What's happening here? .loc with indexing

Screen Link:
https://app.dataquest.io/m/467/communicating-results/7/price-vs-category-and-genres

My Code:

categories_mean = affordable_apps.groupby(["affordability", "Category"]).mean()[["Price"]]

def label_categories(row):
    aff = row['affordability']
    cat = row['Category']
    price = row['Price']
    
    if price < categories_mean.loc[(aff, cat)][0]:
        return 1
    else:
        return 0
affordable_apps['category_criterion'] = affordable_apps.apply(label_categories, axis="columns")

What I expected to happen:
I just want to understand what’s happening here: “categories_mean.loc[(aff, cat)][0]”

What actually happened:
I copied this code from the example, but I dont quite understand what is happening there. I know that ‘aff’ is the row and ‘cat’ is the column when using Dataframe.loc but what’s up with indexing [0]? Can anyone explain to me what’s happening there please?

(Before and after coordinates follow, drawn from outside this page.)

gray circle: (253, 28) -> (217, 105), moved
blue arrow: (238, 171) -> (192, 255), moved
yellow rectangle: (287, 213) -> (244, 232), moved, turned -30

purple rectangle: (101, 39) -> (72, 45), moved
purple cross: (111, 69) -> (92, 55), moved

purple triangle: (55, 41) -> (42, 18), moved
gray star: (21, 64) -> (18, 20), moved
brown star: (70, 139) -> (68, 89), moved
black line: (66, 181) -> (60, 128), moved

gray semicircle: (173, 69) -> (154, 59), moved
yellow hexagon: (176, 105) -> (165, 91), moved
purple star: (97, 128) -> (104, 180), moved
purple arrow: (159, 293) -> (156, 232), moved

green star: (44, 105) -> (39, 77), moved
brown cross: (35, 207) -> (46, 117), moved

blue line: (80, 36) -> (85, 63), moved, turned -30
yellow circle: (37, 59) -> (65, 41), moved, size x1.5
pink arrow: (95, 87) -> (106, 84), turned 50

This is what categories_mean looks like -

So, for a particular affordability and Category value,

categories_mean.loc[(aff, cat)]

Has the following output -

Price 6.823333
Name: (reasonable, 2), dtype: float64

As you can see, (reasonable, 2) is the (aff, cat) value, and then you have the corresponding Price for it.

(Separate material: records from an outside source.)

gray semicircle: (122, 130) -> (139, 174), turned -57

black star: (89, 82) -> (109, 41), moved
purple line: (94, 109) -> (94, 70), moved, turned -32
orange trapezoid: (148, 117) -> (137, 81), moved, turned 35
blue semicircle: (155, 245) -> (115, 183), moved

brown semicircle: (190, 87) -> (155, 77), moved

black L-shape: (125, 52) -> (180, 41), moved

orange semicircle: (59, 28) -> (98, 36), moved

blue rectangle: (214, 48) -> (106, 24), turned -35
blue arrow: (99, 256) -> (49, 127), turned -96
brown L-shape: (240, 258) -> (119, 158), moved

As you know, in Python, you can use indexing to extract values at certain indices. So,

categories_mean.loc[(aff, cat)][0]

That [0] allows us to extract the value of the Price (which would be 6.823333 as per the above example) and then compare it to the price variable.

4 Likes

This is what my categories_mean dataframe look like. What you posted above is for genres_mean… maybe that doesn’t matter. Would you share on how printed output? I wasn’t able to print it, so I couldn’t even see what was going on… Thank you so much in advance!!

Yes, it doesn’t matter. Because you will still get the Price value based on the (aff, cat) pair in the format I showed above.

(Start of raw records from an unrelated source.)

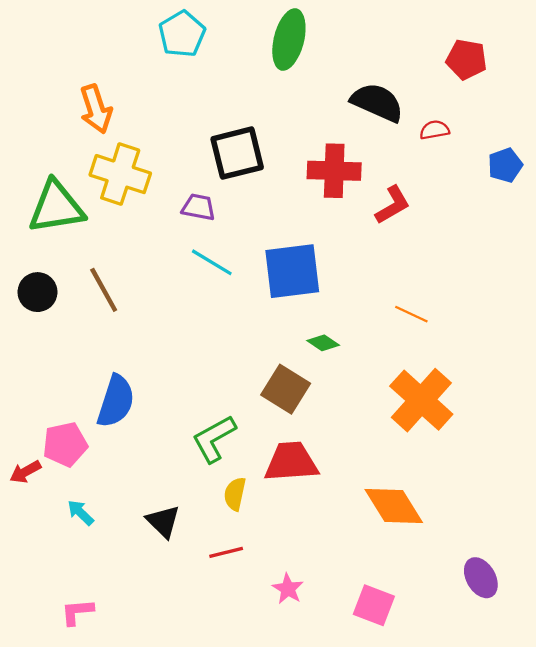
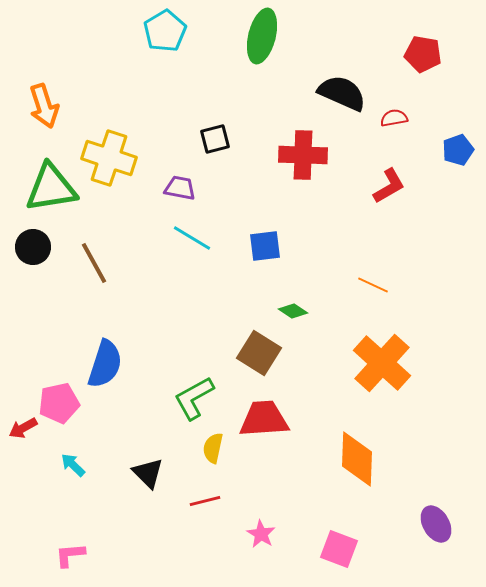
orange arrow: (96, 109) -> (44, 106), moved
black square: (237, 153) -> (215, 139), size x0.6
red L-shape: (393, 205) -> (389, 186), moved
blue square: (292, 271) -> (265, 246), size x0.6
black circle: (37, 292) -> (33, 247), moved
orange diamond: (394, 506) -> (357, 459), turned 34

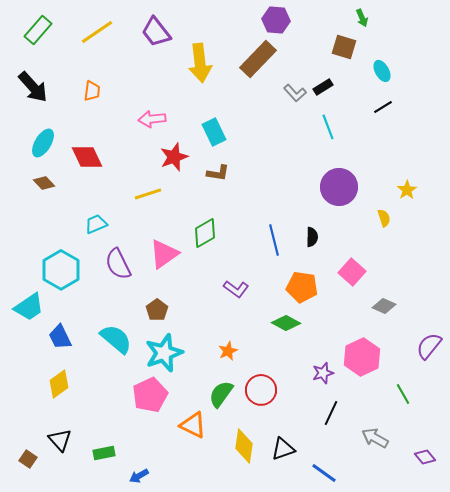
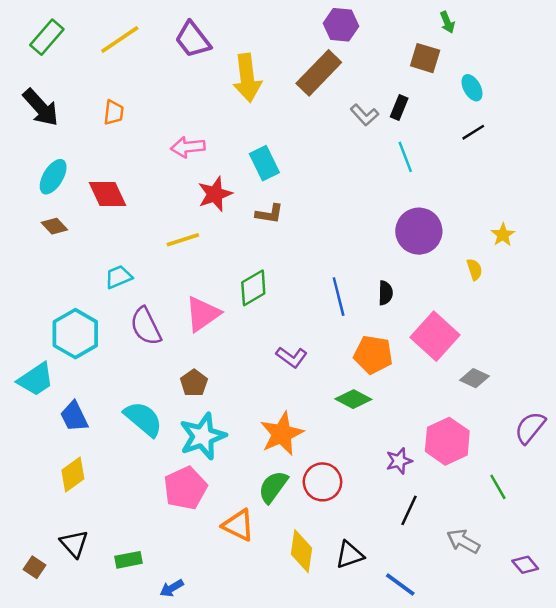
black rectangle: (323, 87) -> (399, 108), turned -36
pink square: (352, 272) -> (435, 336), size x1.4
orange star: (228, 351) -> (282, 434), size x1.8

Just a straightforward print statement in your loop -

print(categories_mean.loc[(aff, cat)])

or

print(categories_mean.loc[(aff, cat)][0])
1 Like

Thank you so much! I keep forgetting that I can print in my loop… Huge help @the_doctor

1 Like

Well explained! Thanks!

So, this is a different kind of dataset? I mean, usually we have just one index per row and one per column. In this dataset, is like having two indexes per row. isn’i it?

You can call it a dataset, although I am not sure if that’s accurate or not because it’s a subset of the data you are working with.

But, yes, since you are grouping the data, you are accessing the value using the two grouped columns as indices.